Istilah yang paling tepat dan populer untuk menggambarkan oknum yang membangun narasi perpecahan adalah “buzzer”. Suatu perilaku atau mungkin oleh sebagian pelakunya dijalankan sebagai suatu profesi yang dijalani secara sistematis, metodologis dan selalu dengan topik-topik terbarukan.
Dalam konteks profesionalisme, apa yang dilakukan para buzzer dari berbagai kalangan ini menguntungkan dirinya dan pihak yang mendukungnya serta merugikan pihak yang “diserang”. Untungnya, saat ini masyarakat sudah cerdas dan menyadari betul bahwa keberadaan buzzer ini berbahaya bagi kelangsungan hidup bangsa dan negara dan harus segera dienyahkan dari bumi pertiwi tercinta (hasil survey Kompas).

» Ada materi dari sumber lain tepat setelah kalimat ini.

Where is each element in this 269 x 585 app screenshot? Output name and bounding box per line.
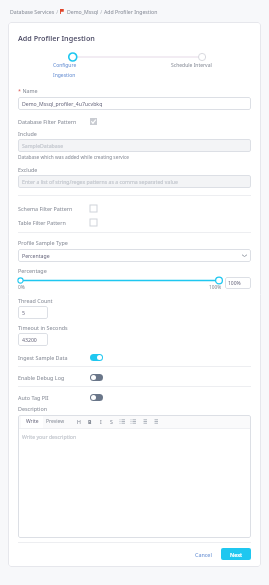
button[interactable]: B xyxy=(84,416,95,427)
staticText: Next xyxy=(230,551,243,558)
staticText: Percentage xyxy=(18,267,47,274)
button[interactable]: Next xyxy=(221,548,251,560)
button[interactable]: Percentage xyxy=(18,249,251,262)
staticText: SampleDatabase xyxy=(22,142,64,149)
staticText: Timeout in Seconds xyxy=(18,324,68,331)
staticText: Schema Filter Pattern xyxy=(18,205,73,212)
staticText: Cancel xyxy=(195,551,212,558)
staticText: Include xyxy=(18,130,37,137)
staticText: Enter a list of string/regex patterns as… xyxy=(22,178,178,185)
button[interactable]: Schedule Interval xyxy=(171,62,212,69)
button[interactable]: 100% xyxy=(225,277,251,289)
button[interactable]: Database Services xyxy=(10,8,55,15)
staticText: Exclude xyxy=(18,166,38,173)
button[interactable]: S xyxy=(106,416,117,427)
staticText: 5 xyxy=(22,309,25,316)
staticText: 0% xyxy=(18,284,25,291)
staticText: Configure xyxy=(53,62,77,69)
button[interactable]: Number list xyxy=(128,416,139,427)
staticText: Name xyxy=(21,87,38,94)
staticText: Description xyxy=(18,405,48,412)
staticText: Ingestion xyxy=(53,72,76,79)
button[interactable]: checkbox xyxy=(90,205,97,212)
staticText: Database Filter Pattern xyxy=(18,118,77,125)
staticText: Auto Tag PII xyxy=(18,394,49,401)
button[interactable]: Code xyxy=(150,416,161,427)
staticText: 100% xyxy=(209,284,222,291)
button[interactable]: Link xyxy=(139,416,150,427)
button[interactable]: H xyxy=(73,416,84,427)
button[interactable]: SampleDatabase xyxy=(18,139,251,152)
staticText: / xyxy=(99,8,104,15)
button[interactable]: Configure xyxy=(53,62,93,79)
button[interactable]: Bullet list xyxy=(117,416,128,427)
button[interactable]: 43200 xyxy=(18,333,48,346)
staticText: Write your description xyxy=(22,433,77,440)
button[interactable]: toggle xyxy=(90,374,103,381)
button[interactable]: 5 xyxy=(18,306,48,319)
button[interactable]: checkbox xyxy=(90,219,97,226)
staticText: Schedule Interval xyxy=(171,62,212,69)
staticText: Preview xyxy=(46,418,65,425)
staticText: Demo_Mssql xyxy=(67,8,99,15)
staticText: B xyxy=(88,418,92,425)
button[interactable]: Write xyxy=(21,415,43,428)
button[interactable]: Enter a list of string/regex patterns as… xyxy=(18,175,251,188)
button[interactable]: Cancel xyxy=(190,548,217,561)
button[interactable]: Demo_Mssql xyxy=(67,8,99,15)
button[interactable]: Demo_Mssql_profiler_4u7ucvbkq xyxy=(18,97,251,110)
staticText: Ingest Sample Data xyxy=(18,354,68,361)
staticText: / xyxy=(55,8,60,15)
button[interactable]: Preview xyxy=(43,415,67,428)
staticText: Database Services xyxy=(10,8,55,15)
staticText: Add Profiler Ingestion xyxy=(104,8,158,15)
staticText: Write xyxy=(26,418,39,425)
staticText: Table Filter Pattern xyxy=(18,219,66,226)
button[interactable]: toggle xyxy=(90,354,103,361)
staticText: 43200 xyxy=(22,336,37,343)
staticText: Database which was added while creating … xyxy=(18,154,130,161)
staticText: Thread Count xyxy=(18,297,53,304)
staticText: H xyxy=(77,418,81,425)
staticText: Add Profiler Ingestion xyxy=(18,33,95,43)
staticText: Percentage xyxy=(22,252,50,259)
staticText: S xyxy=(110,418,113,425)
staticText: Enable Debug Log xyxy=(18,374,65,381)
staticText: I xyxy=(100,418,102,425)
staticText: Demo_Mssql_profiler_4u7ucvbkq xyxy=(22,100,103,107)
button[interactable] xyxy=(18,277,222,284)
button[interactable]: toggle xyxy=(90,394,103,401)
staticText: Profile Sample Type xyxy=(18,239,68,246)
button[interactable]: Write your description xyxy=(18,429,251,538)
staticText: 100% xyxy=(228,280,241,287)
staticText: * xyxy=(18,87,21,94)
button[interactable]: checkbox xyxy=(90,118,97,125)
button[interactable]: I xyxy=(95,416,106,427)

Keinginan masyarakat untuk mengenyahkan para buzzer ini sesungguhnya tidak sulit. Identitas para buzzer dan “juragannya” ini bisa ditebak. Namun tidak mudah ditindaklanjut dalam ranah hukum karena data-data hukum mengenai siapa dan apa mereka tidak mudah diperoleh.
Begitu pula buzzer yang menarasikan perbedaan yang penuh rahmat menjadi perbedaan yang saling menghujat. Entah siapa dan apa mereka.
Identitas yang Ditahbiskan
Meskipun tidak jelas siapa dan apa identitas buzzer yang mencoba mengolah perbedaan penetapan awal Ramadlan, Idul Fitri dan Idul Adha dan mulai tidak pedulinya masyarakat terhadap “provokasi” mereka, namun dampak secara sosiologis tetap terasa secara “subconsciously” (bawah sadar). Kita bisa merasakan perilaku “subconscious” dalam ekspresi-ekspresi komunikasi di era medsos ini secara vulgar.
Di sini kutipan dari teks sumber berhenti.